The Durbin-Watson test, introduced by J. Durbin and G. S. Watson in 1950 (see reference 1) is used to test for autocorrelation in time series data. More accurately, the test assumes the following underlying model: our response $y$ is a linear combination of the features in $\mathbf{X}$, i.e. $y = \mathbf{X}\beta + \epsilon$, and the errors come from a stationary Markov process

\begin{aligned} \epsilon_t = \rho \epsilon_{t-1} + u_t, \quad t = \dots, -1, 0, 1, \dots, \end{aligned}

where $|\rho| < 1$ and $u_t \sim \mathcal{N}(0, \sigma^2)$, and is independent of $\epsilon_{t-1}, \epsilon_{t-2}, \dots$ and $u_{t-1}, u_{t-2}, \dots$. (Sometimes this is worded as the errors coming from an AR(1) process.)

The null hypothesis is that $H_0: \; \rho = 0$. The alternative hypothesis is typically one-sided, and more often than not, the alternative is $H_A: \; \rho > 0$. This is because positive autocorrelation is much more common than negative autocorrelation in time series data.

Assume that we have data $(x_t, y_t)$ for times $t = 1, \dots, T$. (Here, $x_t$ refers to the $t$th row of the design matrix $\mathbf{X}$. The Durbin-Watson statistic is defined as

\begin{aligned} d = \dfrac{\sum_{t=2}^T (e_t - e_{t-1})^2}{\sum_{t=1}^T e_t^2}, \end{aligned}

where $e_t$ denotes the $t$th residual obtained from linear regression (i.e. run linear regression of $y$ on $\mathbf{X}$, get predictions $\hat{y}$, then $e_t = y_t - \hat{y}_t$).

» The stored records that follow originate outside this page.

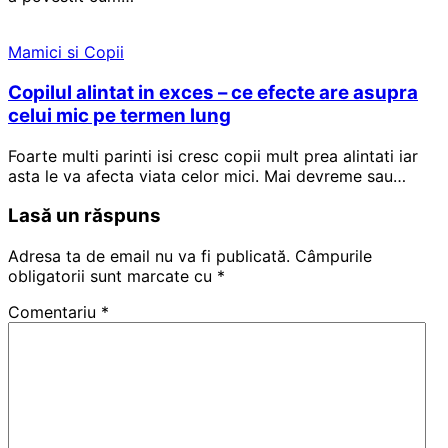
Mamici si Copii
Copilul alintat in exces – ce efecte are asupra
celui mic pe termen lung
Foarte multi parinti isi cresc copii mult prea alintati iar
asta le va afecta viata celor mici. Mai devreme sau…
Lasă un răspuns
Adresa ta de email nu va fi publicată.
Câmpurile
obligatorii sunt marcate cu
*
Comentariu
*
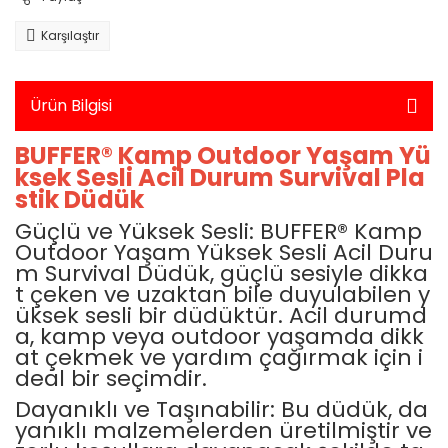
Yarış Setleri
Standlı Bebekler
Karşılaştır
Elektronik > Elektrikli Ev A
Elektrikli Mutfak Aletleri 
Takı ve Güzellik Setleri
Makineleri
Takı,Tasarım ve Güzellik
Ürün Bilgisi
Elektronik > Elektrikli Ev 
Temizleme ve Nem Alma
Trolls
BUFFER® Kamp Outdoor Yaşam Yü
ksek Sesli Acil Durum Survival Pla
Elektronik > Elektrikli Ev A
Unicorn Academy
Bakım Aletleri
stik Düdük
Güçlü ve Yüksek Sesli: BUFFER® Kamp
Elektronik > Elektrikli Ev A
Süpürgeler ve Halı Yık
Outdoor Yaşam Yüksek Sesli Acil Duru
m Survival Düdük, güçlü sesiyle dikka
Elektronik > Foto & Kam
t çeken ve uzaktan bile duyulabilen y
üksek sesli bir düdüktür. Acil durumd
Elektronik > Foto & Kam
a, kamp veya outdoor yaşamda dikk
Aksesuarlar
at çekmek ve yardım çağırmak için i
deal bir seçimdir.
Elektronik > Foto & Kame
Optik (GPS,Dürbün)
Dayanıklı ve Taşınabilir: Bu düdük, da
yanıklı malzemelerden üretilmiştir ve
Elektronik > Klima ve Isıt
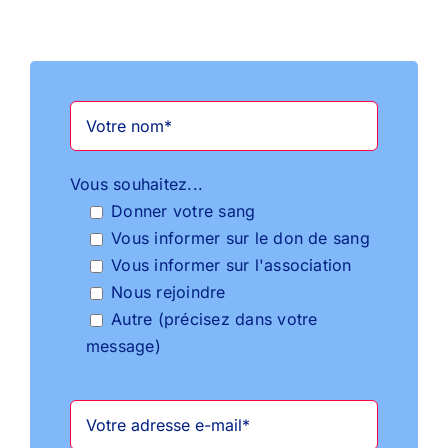
Vous souhaitez...
Donner votre sang
Vous informer sur le don de sang
Vous informer sur l'association
Nous rejoindre
Autre (précisez dans votre
message)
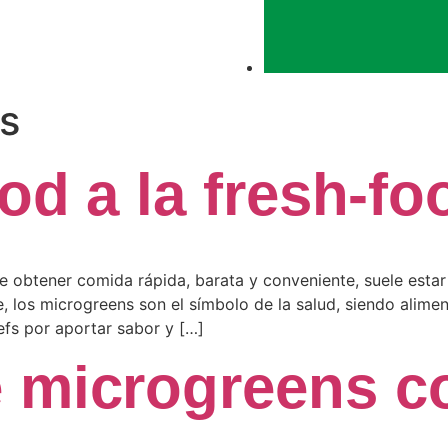
s
ood a la fresh-fo
e obtener comida rápida, barata y conveniente, suele estar
e, los microgreens son el símbolo de la salud, siendo alime
efs por aportar sabor y […]
e microgreens c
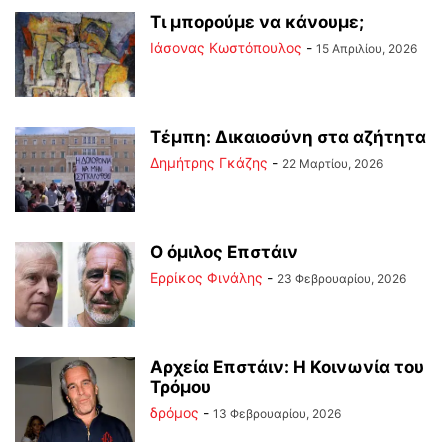
ΦΤΟΥ ΞΕΛΕΦΤΕΡΊΑ
ΦΩΤΟΓΡΆΦΟΝΤΑΣ
ΧΊΛΙΕΣ ΛΈΞΕΙΣ
Τι μπορούμε να κάνουμε;
Ιάσονας Κωστόπουλος
-
15 Απριλίου, 2026
Τέμπη: Δικαιοσύνη στα αζήτητα
Δημήτρης Γκάζης
-
22 Μαρτίου, 2026
Ο όμιλος Επστάιν
Ερρίκος Φινάλης
-
23 Φεβρουαρίου, 2026
Αρχεία Επστάιν: Η Κοινωνία του
Τρόμου
δρόμος
-
13 Φεβρουαρίου, 2026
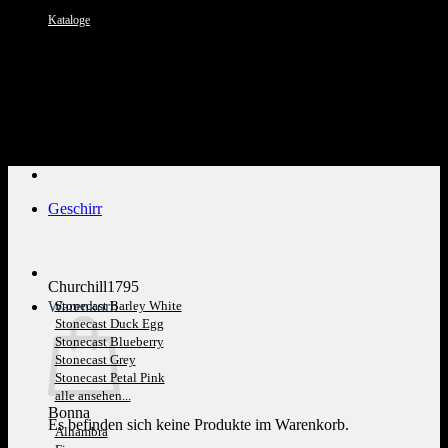
Kataloge
Kundenservice: 089 1270 0802
Geschirr
Churchill1795
Warenkorb
Stonecast Barley White
Stonecast Duck Egg
Stonecast Blueberry
Stonecast Grey
Stonecast Petal Pink
alle ansehen...
Bonna
Es befinden sich keine Produkte im Warenkorb.
Alhambra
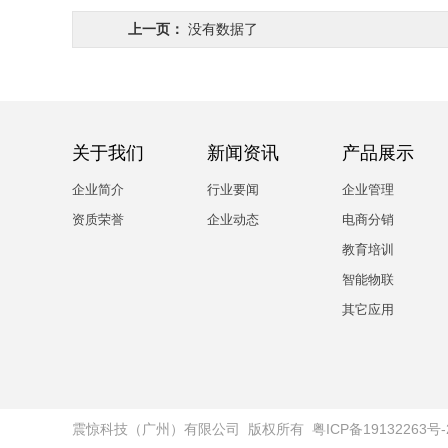
上一页：
没有数据了
关于我们
新闻资讯
产品展示
企业简介
行业要闻
企业管理
资质荣誉
企业动态
电商分销
教育培训
智能物联
其它应用
震惊科技（广州）有限公司
版权所有
粤ICP备19132263号-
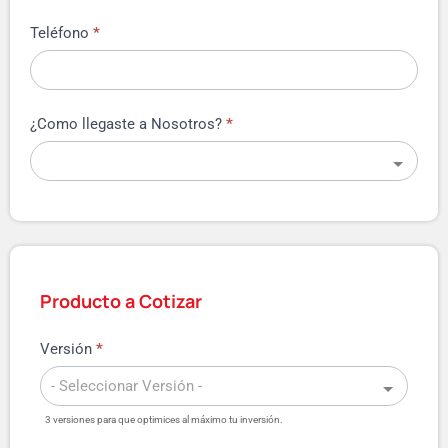
Teléfono
*
¿Como llegaste a Nosotros?
*
Producto a Cotizar
Versión
*
3 versiones para que optimices al máximo tu inversión.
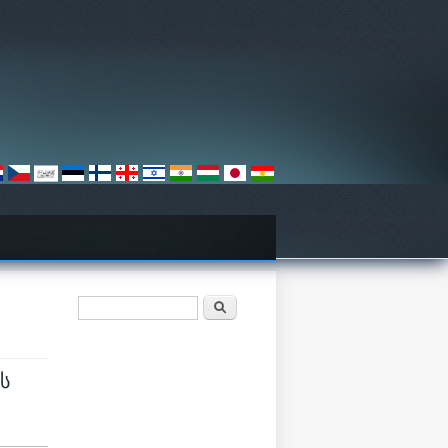
Search form
ძიება
ს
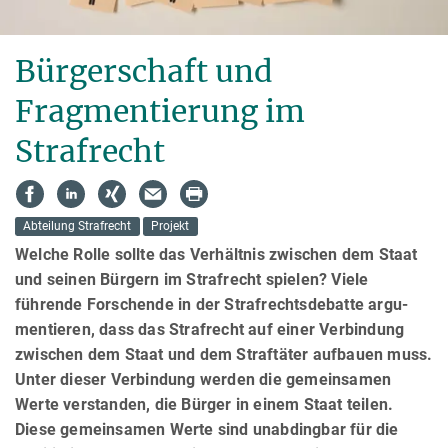
Bürgerschaft und
Fragmentierung im
Strafrecht
Abteilung Strafrecht
Projekt
Welche Rolle sollte das Verhältnis zwischen dem Staat
und seinen Bürgern im Strafrecht spielen? Viele
führende Forschende in der Strafrechtsdebatte ar­gu­
men­tieren, dass das Strafrecht auf einer Verbindung
zwischen dem Staat und dem Straftäter aufbauen muss.
Unter dieser Verbindung werden die gemeinsamen
Werte verstanden, die Bürger in einem Staat teilen.
Diese gemeinsamen Werte sind unabdingbar für die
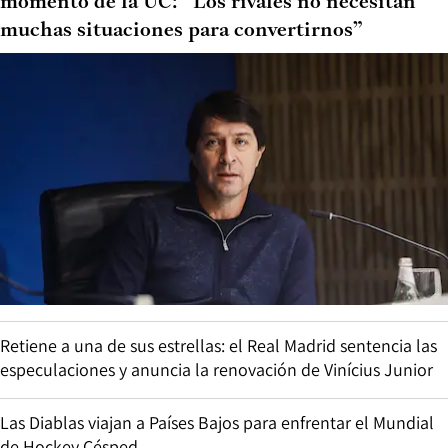
momento de la UC: “Los rivales no necesitan
muchas situaciones para convertirnos”
Retiene a una de sus estrellas: el Real Madrid sentencia las
especulaciones y anuncia la renovación de Vinícius Junior
Las Diablas viajan a Países Bajos para enfrentar el Mundial
de Hockey Césped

It can be proven fairly easily that we must have $0 \leq d \leq 4$. If the null hypothesis is false (and there is positive autocorrelation in the data, i.e. $\rho > 0$), then we would expect the denominator of $d$ to be small. Hence, we would reject the null hypothesis if $d$ is close to 0. Conversely, if there is negative autocorrelation in the data, we would expect $d$ to be large (close to 4).

If there is no autocorrelation, $d \approx 2$. The heuristic explanation for this is that when you expand the numerator, the cross-terms are roughly zero in expectation and so don’t contribute to the numerator.

The cutoffs for the Durbin-Watson test (i.e. thresholds for rejection) depend on the design matrix $X$, as well as the level of significance, the number of observations and the number of features. To avoid the dependence $X$, upper and lower bounds were established for these cutoffs instead.

References:

1. Durbin, J., and Watson, G. S. Testing for Serial Correlation in Least Squares Regression: I.
2. Durbin-Watson Significance Tables.